- Occupations: Barber surgeon, doctor
- Years active: fl. late 17th century (from 1697)
- Known for: First official female surgeon in Polish history
- Medical career
- Profession: Surgeon
- Field: Surgery; dentistry; ophthalmology;
- Institutions: Wieliczka Salt Mine
- Sub-specialties: Traumatology, cataract removal, wound dressing

= Magdalena Bendzisławska =

Polish surgeon

Magdalena Bendzisławska ( late 17th century) was a Polish doctor and surgeon for miners of the Wieliczka Salt Mine and their families. She is considered the first official female surgeon in Polish history.

== Life and work ==
Magdalena was the wife of Walenty Bendzisławski, a Barber Surgeon working at the salt mine in Wieliczka near Kraków in southern Poland. The couple lived next to the mine where workers routinely suffered from many kinds of injuries, contusions and fractures and came to the barber for medical attention. Magdalena began as her husband's assistant as he tended to patients as a doctor and surgeon.

She advanced through all career levels and completed three years of internship during her husband's lifetime. With her training, she became a half-companion and then a companion in the barbers' guild. When her husband died, she took over his business, which was a common course of action at the time, but she decided to do the barbering work herself, breaking with tradition and not employing a barber-journeyman to perform the actual procedures. Officially, she obtained the right to practice her profession by virtue of a royal diploma issued by King Augustus II the Strong on 6 October 1697. The privilege admitted that she was a surgeon perfect in her craft and had the right, knowledge and skills to take over her husband's duties as a saltworks doctor.

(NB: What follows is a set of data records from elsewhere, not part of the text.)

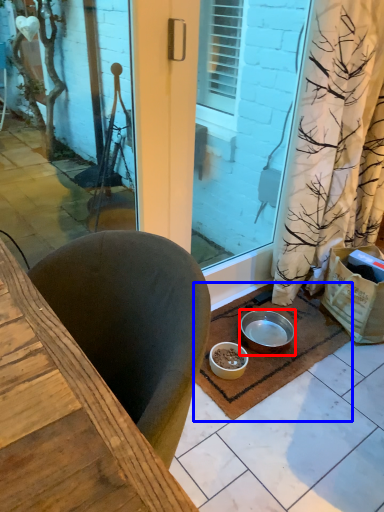 Question: Which of the following is the closest to the observer, bowl (highlighted by a red box) or doormat (highlighted by a blue box)?

Choices:
 (A) bowl
 (B) doormat

Answer: (B) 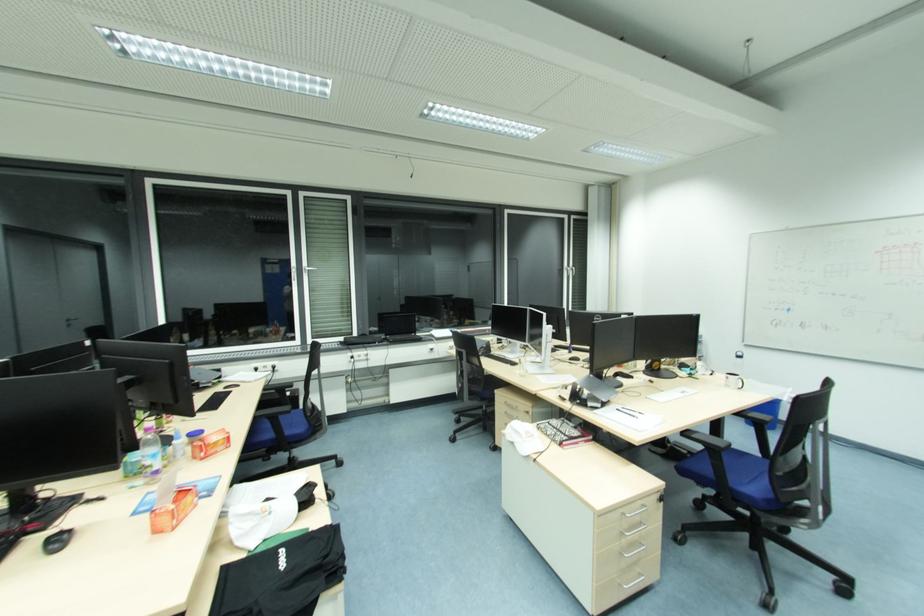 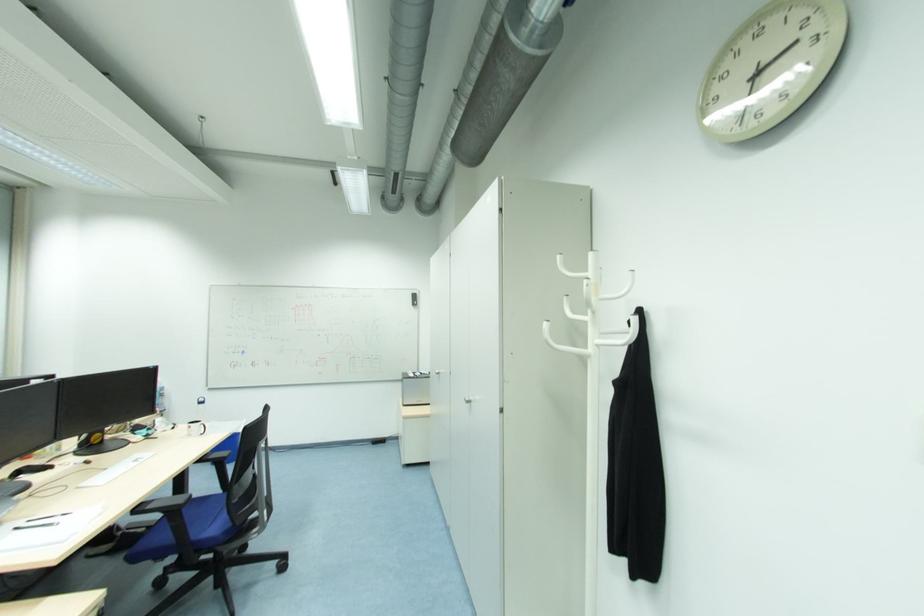 Find the pixel in the second image that matches the point at 726,456 in the first image.

(187, 512) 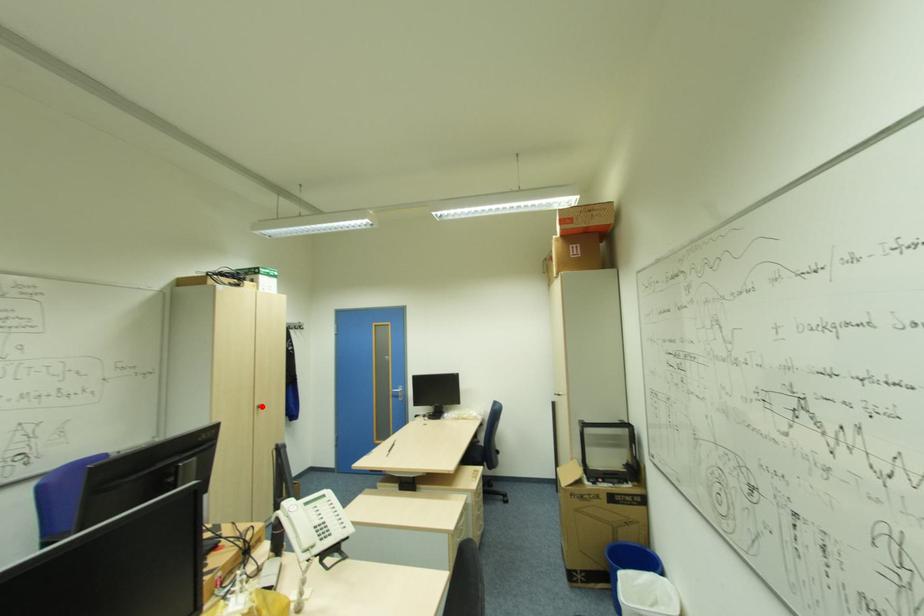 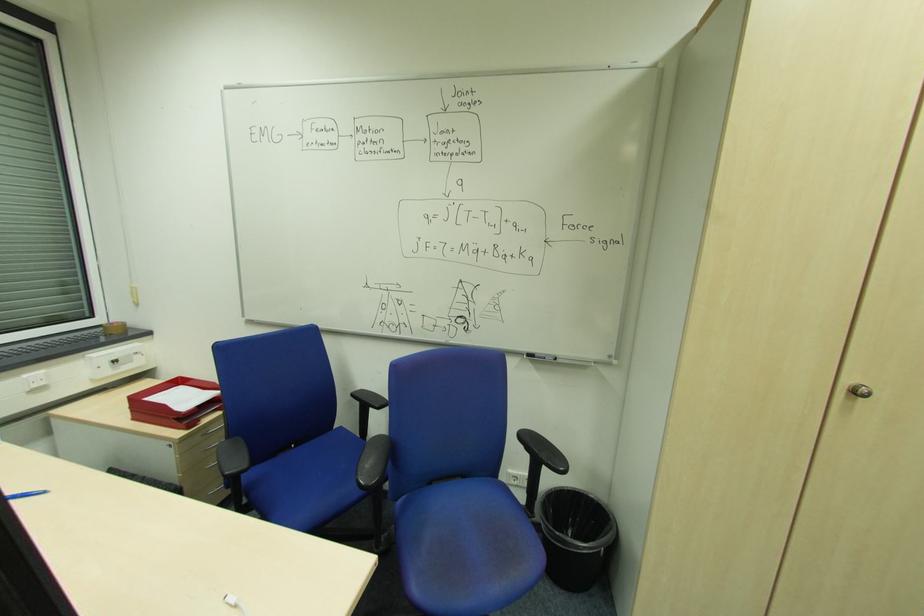 Locate, in the second image, the point that corresponds to the highlighted location in the first image.

(860, 392)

In 1698, she took advantage of the presence of the Visiting Commission in the mine and applied for confirmation of the right to practice her profession. She presented two privileges: one granted to her husband in 1694 and one granted to her in 1697. The commission granted her the rights and privileges of a member of the barbers' guild. She had to complete several steps: take an oath; present a set of tools (a box with razors, scissors, combs, tooth forceps, dental tweezers, a jar of leeches and others) and demonstrate the ability to make ointments and dressings; and know anatomy and be able to use medicines for internal injuries. In her professional practice, she performed dental, surgical and ophthalmological procedures, such as removing cataracts and foreign bodies from the eye. She also immobilized fractures, removed teeth, dressed wounds and performed bloodletting.

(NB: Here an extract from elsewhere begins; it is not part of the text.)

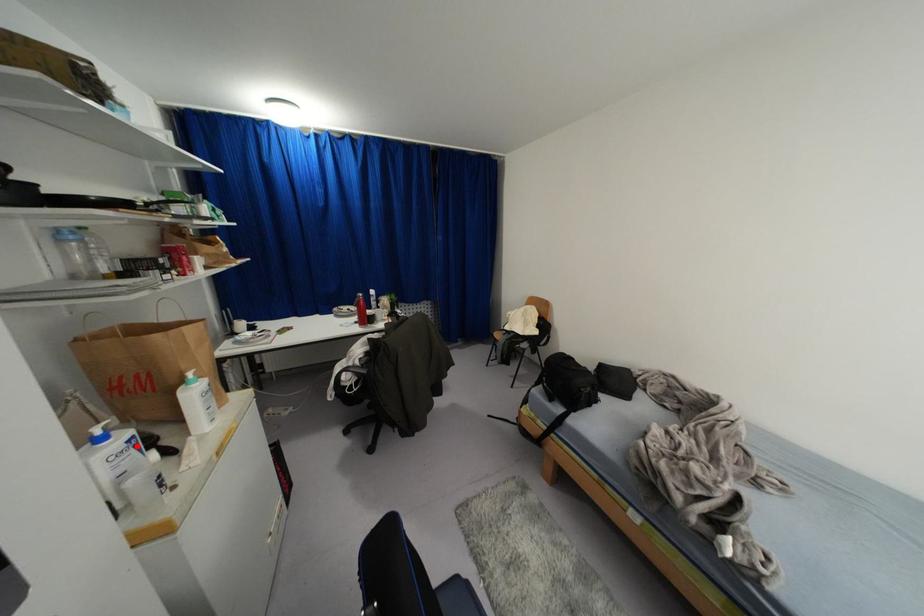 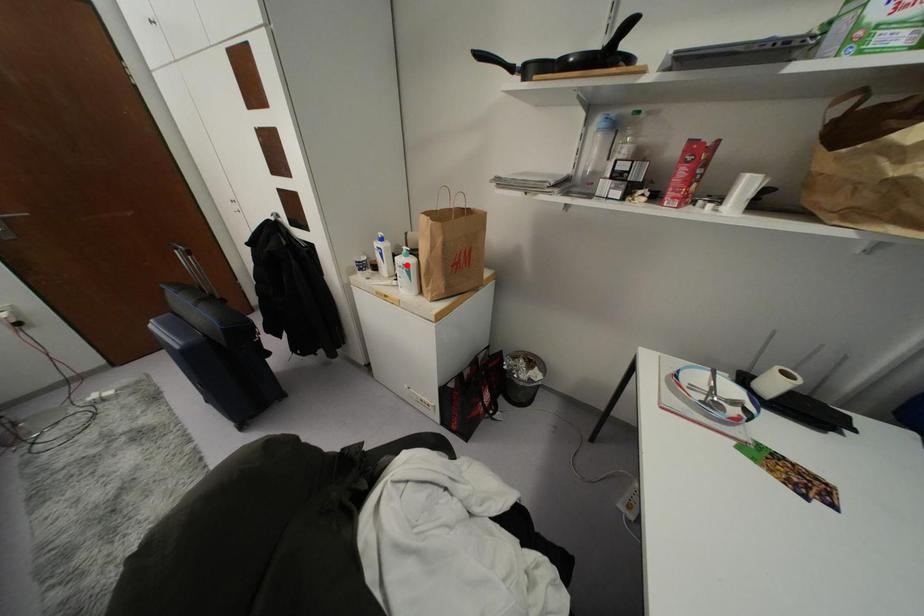 I am providing you with two images of the same scene from different viewpoints. A red point is marked on the first image and another point is marked on the second image. Is the red point in image1 aligned with the point shown in image2?

No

She was the first woman in Poland to obtain a surgeon's diploma and the first barber known by her given name and surname.

== Commemorations ==
- In 2011, the Magdalena Bendzisławska medal was established to be awarded to distinguished oral surgeons. It was designed by medalist Małgorzata Kotówna and constructed in Kraków. The winners have included: Jadwiga Stypułkowska (2011), Maria Panaś (2018), Grażyna Wyszyńska-Pawelec (2019).
- On 25 May 2012, a plaque commemorating Bendzisławska was unveiled in the salt mine in Wieliczka.
- In 2021, the comic book Karolina and Klara was published titled Medallion of Time by Sebastian Frąckiewicz and Anna Krztoń. One of the heroines is Bendzisławska. The comic book was published by the Kosmos dla Girls Foundation. Before the book version was released, the comic book was published in the magazine Kosmos dla Dzieciek. Bendzisławska also appears in Anna Dziewitt-Meller's publication Lady, Girls, Girls. History in a Skirt (2020).
- In 2021, the Superhero Academy card game about Polish scientists, prepared by Tomasz Rożek as part of the Superhero Academy project, was released with Bendzisławska as one of its heroines.